Tree-Based Pipeline Optimization Machine Learning in Classifying Whistleblowing of Academic Misconduct
DOI:
https://doi.org/10.37934/araset.38.2.165175Keywords:
Machine Learning, Tree-Based Pipeline Optimization, Genetic Programming, Whistleblowing, Academic MisconductAbstract
The critical issue of academic misconduct is of utmost importance in the field of education and understanding whistleblowing behaviour can be a potential measure to effectively address this issue. This paper highlights the benefits of using the Tree-based Pipeline Optimization (TPOT) framework as a user-friendly tool for implementing machine learning techniques in studying whistleblowing behaviour among students in universities in Indonesia and Malaysia.

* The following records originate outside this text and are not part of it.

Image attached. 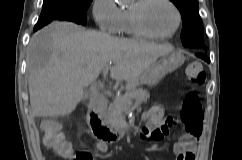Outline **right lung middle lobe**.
Here are the masks:
<instances>
[{"label": "right lung middle lobe", "instance_id": "right-lung-middle-lobe-1", "mask_svg": "<svg viewBox=\"0 0 242 160\" xmlns=\"http://www.w3.org/2000/svg\"><path fill=\"white\" fill-rule=\"evenodd\" d=\"M92 0H44L39 20L34 27L38 30L53 20H67L86 24V12Z\"/></svg>", "mask_w": 242, "mask_h": 160}]
</instances>
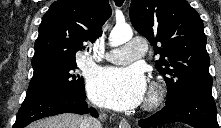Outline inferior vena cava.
I'll use <instances>...</instances> for the list:
<instances>
[{
  "label": "inferior vena cava",
  "mask_w": 221,
  "mask_h": 128,
  "mask_svg": "<svg viewBox=\"0 0 221 128\" xmlns=\"http://www.w3.org/2000/svg\"><path fill=\"white\" fill-rule=\"evenodd\" d=\"M83 125V128H102L100 121L92 117H86Z\"/></svg>",
  "instance_id": "602c4592"
}]
</instances>
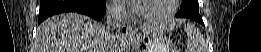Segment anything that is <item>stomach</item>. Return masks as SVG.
Wrapping results in <instances>:
<instances>
[{"instance_id": "stomach-1", "label": "stomach", "mask_w": 261, "mask_h": 52, "mask_svg": "<svg viewBox=\"0 0 261 52\" xmlns=\"http://www.w3.org/2000/svg\"><path fill=\"white\" fill-rule=\"evenodd\" d=\"M130 44L137 52H171L167 40L152 28H144L130 39Z\"/></svg>"}]
</instances>
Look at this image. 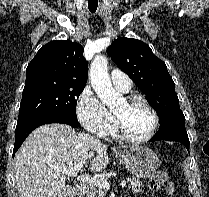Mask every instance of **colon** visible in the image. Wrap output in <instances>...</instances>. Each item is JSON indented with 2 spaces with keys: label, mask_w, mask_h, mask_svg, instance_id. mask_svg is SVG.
<instances>
[{
  "label": "colon",
  "mask_w": 209,
  "mask_h": 197,
  "mask_svg": "<svg viewBox=\"0 0 209 197\" xmlns=\"http://www.w3.org/2000/svg\"><path fill=\"white\" fill-rule=\"evenodd\" d=\"M148 186L152 191H158L165 188L169 193L173 192V183L165 172H156L150 178Z\"/></svg>",
  "instance_id": "5ec220e1"
}]
</instances>
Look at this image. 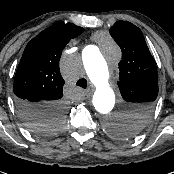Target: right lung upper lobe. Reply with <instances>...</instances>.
<instances>
[{
	"instance_id": "1",
	"label": "right lung upper lobe",
	"mask_w": 174,
	"mask_h": 174,
	"mask_svg": "<svg viewBox=\"0 0 174 174\" xmlns=\"http://www.w3.org/2000/svg\"><path fill=\"white\" fill-rule=\"evenodd\" d=\"M82 32V27L58 21L27 44L14 78L16 100L59 102L64 85L59 69L61 53L70 39ZM39 118L40 113H35L25 122L33 124Z\"/></svg>"
}]
</instances>
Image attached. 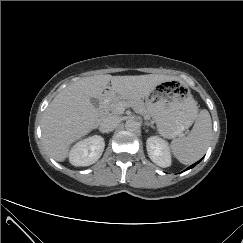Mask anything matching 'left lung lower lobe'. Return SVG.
Listing matches in <instances>:
<instances>
[{"label": "left lung lower lobe", "instance_id": "1", "mask_svg": "<svg viewBox=\"0 0 243 243\" xmlns=\"http://www.w3.org/2000/svg\"><path fill=\"white\" fill-rule=\"evenodd\" d=\"M197 163H199V161L197 162ZM197 163H195V164H193V165H191L190 167H188V169H191V168H193Z\"/></svg>", "mask_w": 243, "mask_h": 243}]
</instances>
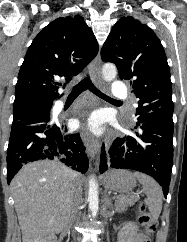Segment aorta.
I'll use <instances>...</instances> for the list:
<instances>
[{"label": "aorta", "instance_id": "1", "mask_svg": "<svg viewBox=\"0 0 187 242\" xmlns=\"http://www.w3.org/2000/svg\"><path fill=\"white\" fill-rule=\"evenodd\" d=\"M102 75L105 81H113L117 75L116 66L111 63L105 64L102 68ZM88 201L90 212L94 218L99 208L98 183L94 178L89 180Z\"/></svg>", "mask_w": 187, "mask_h": 242}]
</instances>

The paper demonstrates the ease of implementing TPOT, making it accessible to inexpert computing scientists, and showcases highly promising results from the whistleblowing classification models trained with TPOT. Performance metrics such as Area Under Curve (AUC) are used to measure the reliability of the TPOT framework, with some models achieving AUC values above 90%, and the best AUC was 99% by TPOT with a Genetic Programming population size of 40. The paper’s main contribution lies in the empirical demonstration and findings that resulted in achieving the optimal outcomes from the whistleblowing case study. This paper sheds light on the potential of TPOT as an easy and rapid implementation tool for AI in the field of education, addressing the challenges of academic misconduct and showcasing promising results in the context of whistleblowing classification.